Implicit vs Explicit Knowledge

Have you codified the rules for winning?

How does a McDonald’s cheeseburger taste exactly the same in whichever store, or whichever country, you have it?  Is it left to thousands of McDonald’s staff to make what they think is a good cheeseburger and hope it ends up OK?  Of course not.  McDonald’s are crystal clear on how to make a cheeseburger, or any of their other products for that matter, and they have a specific set of guidelines that staff follow.

This breeds consistency.  And whatever you think of McDonald’s, it is hard to argue against the consistency with which they deliver day in, day out.  The only way they can do this, is by turning implicit knowledge (a few people know how to make a cheeseburger) into explicit knowledge (everyone who needs to know, knows).

We think a lot of companies are loaded with implicit knowledge.  We’ve lost count of the number of companies who say ‘if only we knew what we knew’.  This knowledge sits in people’s heads, is buried somewhere on the network or in page 102 of the 150 slide presentation.  Or it may sit with experts.  Experts are great, because they solve issues very quickly.  But they are also dangerous, they hold the keys to getting things done.  If they don’t impart their knowledge, once the expert has moved on, so too has the knowledge.

Fewer companies have explicit knowledge.  Unless your business model depends on it, like McDonald’s, there is rarely the urgency to create it.  But if you haven’t got explicit knowledge then how do you make sure that what you know gets applied?

We think there are 3 things that companies need to do to change this.  Firstly, you need to know what you know on a particular subject or issue.  Secondly, you need to know what to do – have clear guidelines for strategy and execution.  Thirdly you need to do it consistently across location and time.

So, how do you get to this point?  How do you turn implicit knowledge into explicit knowledge?

Distil.  Boil things down.  What are the key insights you have on X?  What are the secrets of success or golden rules to follow?  Whether that is the 5 rules for winning in breakfast, which Quaker Oats follow.  Or the rules for launching NPD for maximum shopper impact – which Gillette follow.  Or the rules for Point Of Sale design – which Coca Cola follow.  We call this ‘codifying’.
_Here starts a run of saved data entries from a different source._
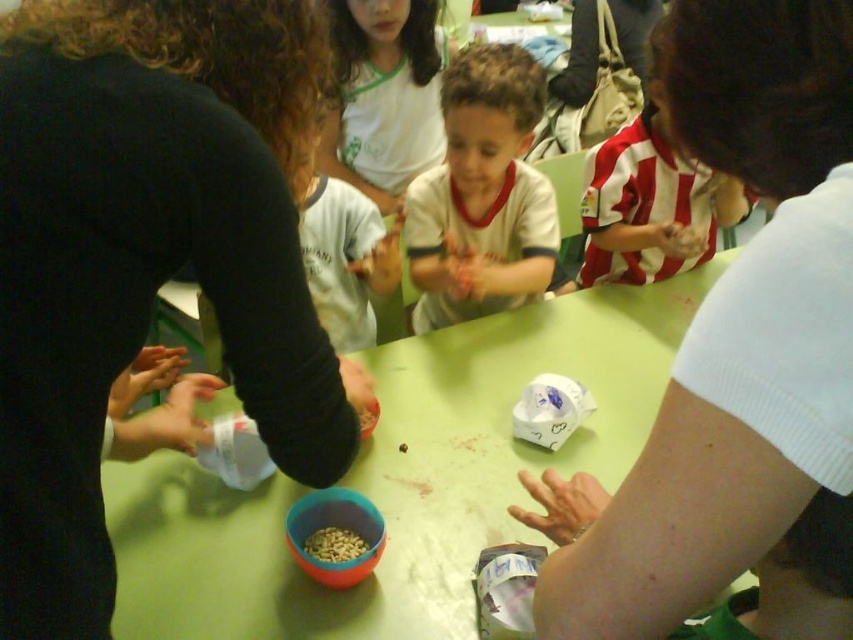 You are a photographer taking a picture of the table where the children are working. There are two points on the table surface that you need to focus on. The first point is at coordinates point (506, 67) and the second point is at point (320, 531). Which point should you focus on first to ensure the closest object is in focus?

You should focus on point (506, 67) first because it is closer to the camera than point (320, 531), so it should be in focus before adjusting for the other point.

You are a teacher observing the children at the table. You notice the black matte shirt at left and the white matte shirt at center. Which shirt is closer to the edge of the table?

The black matte shirt at left is positioned under the white matte shirt at center, so the white matte shirt at center is closer to the edge of the table. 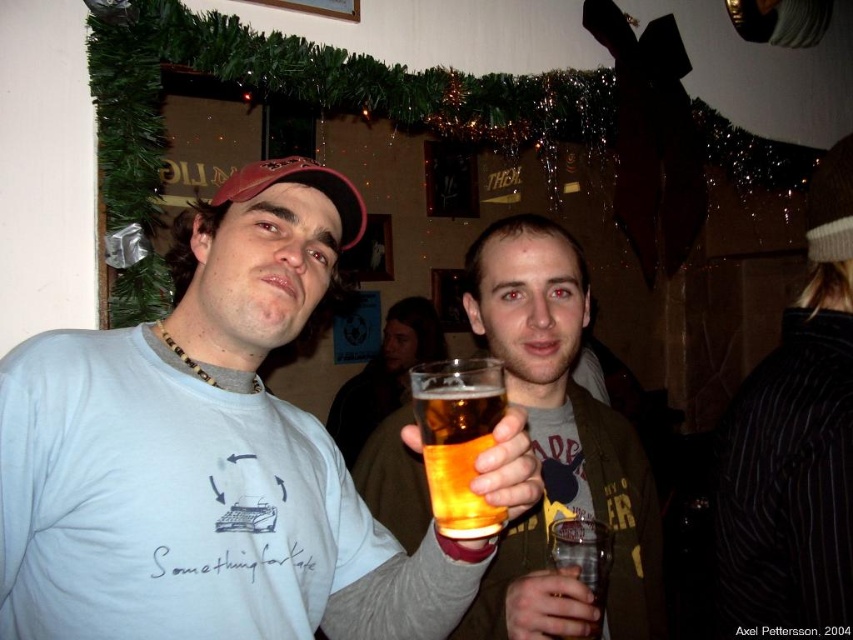 You are at a party and want to pour a drink into one of the containers. The drink you have is 150ml. Which container, the translucent glass at center or the translucent plastic cup at center, can hold the drink without spilling?

The translucent plastic cup at center can hold the drink without spilling because its width is greater than the translucent glass at center, allowing it to accommodate more liquid.

Looking at this image, you are standing at the entrance of the room and want to grab the translucent glass at center. Which direction should you move relative to the entrance?

The translucent glass at center is located at coordinates 0.688 on the x axis and 0.538 on the y axis. Since the entrance is typically at the front of the room, moving towards the center would involve moving forward and slightly to the right.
Package.  Turn this knowledge into a simple framework that the relevant people can understand and apply.  This builds on what we talked about last week – simplicity, specificity, memorability and consistency.  McDonald’s don’t give staff a huge manual and ask them to find the relevant rules for making a cheeseburger.  They give them a simple guide that can be followed each time.  And after you have followed the guide a few times it becomes baked into how you do things.  Everyone who needs to understand it, does understand it.  Whether those people sit in the boardroom or are working on the shop floor.

Land.  Get it integrated into the way the Business operates.  Who – which functions or specific people own it?  Where – which process or activity?  When – timing in the year or in the process flow?  How – will it be built into the process or activities?  This is key to making things happen consistently.

There is a premium placed in our industry on ‘new’.  Find something new and interesting then move on to the next new and interesting thing.  This means we often overvalue ‘new’ and undervalue ‘important’.  We think we already know ‘important’.  But do we really?

Taking this approach is not about dumbing things down and making the world a boring place.  It is about focusing on the right things, the things that are key to winning with consumers and shoppers.  Then executing against that consistently.  And if that sounds boring, to borrow from Jose Mourinho, ‘boring is not winning’.